Each line of the data below goes into the copy exactly; pictures do not.

# Data for review
....................

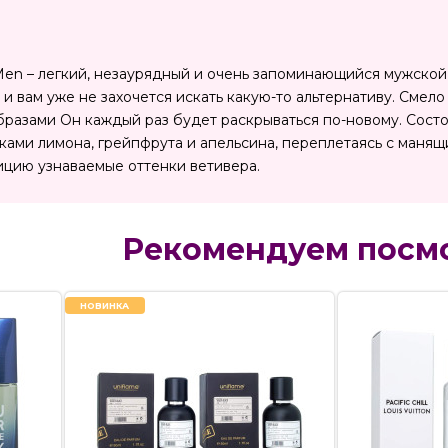
Men – легкий, незаурядный и очень запоминающийся мужской 
 и вам уже не захочется искать какую-то альтернативу. Сме
разами Он каждый раз будет раскрываться по-новому. Состои
ками лимона, грейпфрута и апельсина, переплетаясь с манящ
цию узнаваемые оттенки ветивера.
Рекомендуем посм
НОВИНКА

....................

# Reply
Men – легкий, незаурядный и очень запоминающийся мужской 
 и вам уже не захочется искать какую-то альтернативу. Сме
разами Он каждый раз будет раскрываться по-новому. Состои
ками лимона, грейпфрута и апельсина, переплетаясь с манящ
цию узнаваемые оттенки ветивера.
Рекомендуем посм
НОВИНКА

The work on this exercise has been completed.